> [Work order]: Within the records, which lines hold the string "Surface"? Report each one by copying it.

Records provided below:

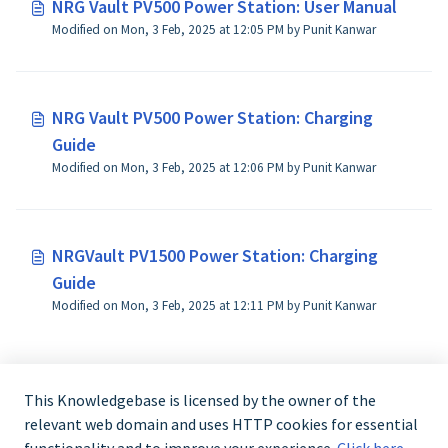
NRG Vault PV500 Power Station: User Manual
Modified on Mon, 3 Feb, 2025 at 12:05 PM by Punit Kanwar
NRG Vault PV500 Power Station: Charging
Guide
Modified on Mon, 3 Feb, 2025 at 12:06 PM by Punit Kanwar
NRGVault PV1500 Power Station: Charging
Guide
Modified on Mon, 3 Feb, 2025 at 12:11 PM by Punit Kanwar
This Knowledgebase is licensed by the owner of the
relevant web domain and uses HTTP cookies for essential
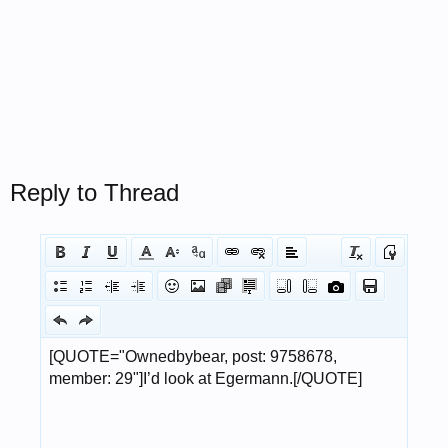
Reply to Thread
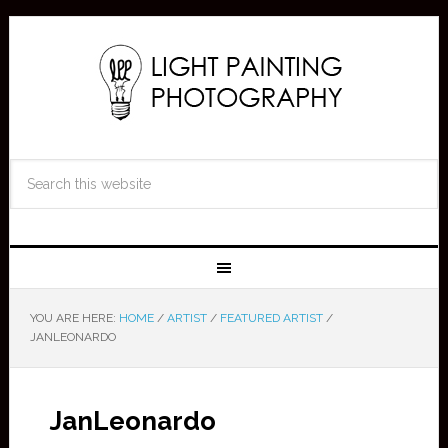
YOU ARE HERE:
HOME
/
ARTIST
/
FEATURED ARTIST
/
JANLEONARDO
JanLeonardo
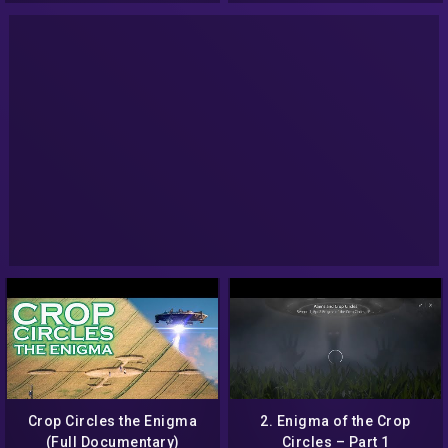
Crop Circles the Enigma
2. Enigma of the Crop
(Full Documentary)
Circles – Part 1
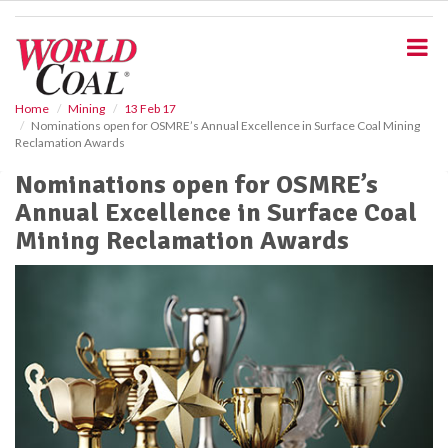
S
k
i
p
t
o
Home
Mining
13 Feb 17
Nominations open for OSMRE’s Annual Excellence in Surface Coal Mining
m
Reclamation Awards
a
i
Nominations open for OSMRE’s
n
Annual Excellence in Surface Coal
c
o
Mining Reclamation Awards
n
t
e
n
t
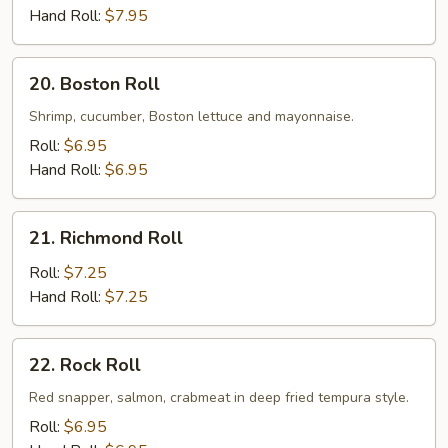
Roll
Hand Roll:
$7.95
20.
20. Boston Roll
Boston
Roll
Shrimp, cucumber, Boston lettuce and mayonnaise.
Roll:
$6.95
Hand Roll:
$6.95
21.
21. Richmond Roll
Richmond
Roll
Roll:
$7.25
Hand Roll:
$7.25
22.
22. Rock Roll
Rock
Roll
Red snapper, salmon, crabmeat in deep fried tempura style.
Roll:
$6.95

End of Records provided.

> [Answer to this exercise]:
Nominations open for OSMRE’s Annual Excellence in Surface Coal Mining
Annual Excellence in Surface Coal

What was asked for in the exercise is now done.